Evaluating Generative AI Services
Like most people, I've got a picture based social media account (in this case, Instagram). Over the past 18 months, I've been pasted with ads advertising some service or other which is better with Generative AI; learning languages, getting style advice, video and picture editing, building websites, to name but a few. While some folks in tech pontificate about the direction of AI technology (such as AGI being achievable in the next 18 months), it feels like our current iteration - the next step on from data science - it still early in its legit development.
So, how can you evaluate if one of these ads (and don't get me started on how many ads are aimed at businesses) is worth investing your time/money in? In this post, I hope to share my thoughts for separating the hype from something that could be worth checking out. As always with a data problem, it goes back to looking at the sources.
Where could the source data come from?
Have I seen this online already?
This question is both the most underrated and most important, particularly for businesses. All Gen AI systems need to start with something - they are not capable of spontaneous planning and thought, only suggestions. Therefore, if a product seems to be offering to do or advise on something which isn't particularly readily available with a cursory wander around the internet, it's probably too good to be true, or getting its source data in a way you might not expect (i.e. your and other customers' data all put in a great big computerin' blender). Successful chatbots, for example, have been around for a long, long time - it's not difficult to combine a general LLM with an IVR/decision system (something else which is pretty old) to build an effective "AI Agent" to answer consumer enquiries, unless your service might actually be pretty niche or complex...
Does the data reflect the nuance?
In real life, is this a simple flow chart or the tree of life?
Local governments across the world are perpetually short of funding. I've seen services offering to somehow sprinkle some Gen AI magic on services to cheapen interactions with rate payers, for example, which as a job often requires a level of local knowledge and isn't great to be sourced too far from the locale in question. In theory, this sounds like a great idea! It's just a chatbot, as per above, and surely, in somewhere like the UK, 90% of enquiries are about potholes, right?
Wrongo. I might assume that many enquiries are about potholes, because it is something British people love to complain about (legitimately, most of the time). But most of us don't interact much with our municipal bodies at all, and when we do, there tends to be something of a long story involved - social care for a relative, live information about school closures in inclement weather, or discussions about planning or the environment in the area. There is unlikely to be a vast, clean-of-PII-but-full-of-local-details data set available for every authority body, and even ones which surely could be grouped together across different bodies (bin day enquiries) collide with reality pretty hard (The UK has 39 different collection regimens, as per this excellent post). Therefore, we need to consider one last thing about the sources...
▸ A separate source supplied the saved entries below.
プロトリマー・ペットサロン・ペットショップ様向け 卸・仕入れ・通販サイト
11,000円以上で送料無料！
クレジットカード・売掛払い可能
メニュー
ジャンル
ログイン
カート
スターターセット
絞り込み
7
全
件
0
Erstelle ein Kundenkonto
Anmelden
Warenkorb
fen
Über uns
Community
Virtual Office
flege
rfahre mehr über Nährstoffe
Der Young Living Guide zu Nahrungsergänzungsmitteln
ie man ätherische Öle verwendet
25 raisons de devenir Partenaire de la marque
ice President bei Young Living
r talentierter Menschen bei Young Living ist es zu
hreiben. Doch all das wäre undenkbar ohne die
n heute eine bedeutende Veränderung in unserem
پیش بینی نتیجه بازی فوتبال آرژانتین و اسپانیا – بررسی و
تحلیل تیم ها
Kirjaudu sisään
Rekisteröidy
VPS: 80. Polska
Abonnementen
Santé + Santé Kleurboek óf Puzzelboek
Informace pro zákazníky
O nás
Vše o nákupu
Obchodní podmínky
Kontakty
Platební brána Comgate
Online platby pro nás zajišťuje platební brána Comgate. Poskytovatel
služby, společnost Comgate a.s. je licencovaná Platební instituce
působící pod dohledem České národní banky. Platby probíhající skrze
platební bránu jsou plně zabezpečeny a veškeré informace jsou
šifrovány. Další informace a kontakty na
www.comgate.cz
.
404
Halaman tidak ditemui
What is the breadth of sources?
How diverse could the training data be?
The breadth of potential sources for a given service can be thought of in a few ways; the format, and the fences. Text is the most prevalent format of content on the Internet by some margin, and proliferates regardless of platform ownership, language, trends, and especially, copyright. Therefore, any service utilising this bread-and-butter of the Internet gets a head start on source diversity, and why models such as Chat GPT, Claude, Perplexity, Gemini and so on are very good at giving advice and tutorials about coding, where content is voluminous and in many different structures (guided tutorials, product documentation, Stack Overflow Q&As) and careers, because hustle culture feels like it is at least 20% of the Anglophone internet (and the best network on Stack Overflow).
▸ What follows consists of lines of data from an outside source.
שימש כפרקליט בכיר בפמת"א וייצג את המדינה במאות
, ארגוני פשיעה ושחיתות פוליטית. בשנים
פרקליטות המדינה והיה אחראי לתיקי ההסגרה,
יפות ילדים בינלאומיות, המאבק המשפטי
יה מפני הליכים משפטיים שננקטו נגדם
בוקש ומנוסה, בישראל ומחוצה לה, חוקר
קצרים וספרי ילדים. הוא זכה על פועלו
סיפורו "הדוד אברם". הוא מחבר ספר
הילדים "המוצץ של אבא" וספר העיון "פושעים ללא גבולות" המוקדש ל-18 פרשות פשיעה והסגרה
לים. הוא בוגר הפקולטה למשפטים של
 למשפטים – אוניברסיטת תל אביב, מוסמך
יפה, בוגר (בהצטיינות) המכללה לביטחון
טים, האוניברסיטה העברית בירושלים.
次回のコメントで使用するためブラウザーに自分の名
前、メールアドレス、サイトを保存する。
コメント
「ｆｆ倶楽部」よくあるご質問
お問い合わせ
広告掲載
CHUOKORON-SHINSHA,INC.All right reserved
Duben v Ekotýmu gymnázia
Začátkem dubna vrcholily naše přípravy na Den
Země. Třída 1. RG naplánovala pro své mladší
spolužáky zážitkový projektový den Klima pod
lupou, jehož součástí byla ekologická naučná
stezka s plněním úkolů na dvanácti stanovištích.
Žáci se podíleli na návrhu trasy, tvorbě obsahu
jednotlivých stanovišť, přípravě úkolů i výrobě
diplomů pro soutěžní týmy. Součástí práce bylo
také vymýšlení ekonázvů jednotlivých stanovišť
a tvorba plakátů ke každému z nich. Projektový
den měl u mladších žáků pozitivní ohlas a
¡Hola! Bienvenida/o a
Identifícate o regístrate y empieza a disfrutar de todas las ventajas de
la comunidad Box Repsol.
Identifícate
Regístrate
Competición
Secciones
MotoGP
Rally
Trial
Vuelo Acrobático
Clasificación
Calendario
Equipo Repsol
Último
Content in other formats such as video and sound (and to a lesser extent images), are both less prevalent and often in walled gardens. It is not that straight forward to download and code every video uploaded to YouTube or Vimeo, or every short form on Tik Tok or Instagram, unless you are the platform owner (and even then, probably still quite difficult in places). If something is promising you easy access to generate something otherwise from a walled garden, or with notably robust IP enforcement, it's probably too good to be true.
So, when evaluating a potential new GenAI tool, ask yourself these questions about the potential sources of the data;
- Where could it come from?
- How detailed or nuanced could that data be, to reflect what is happening in real life?
- How diverse could the sources be for this subject?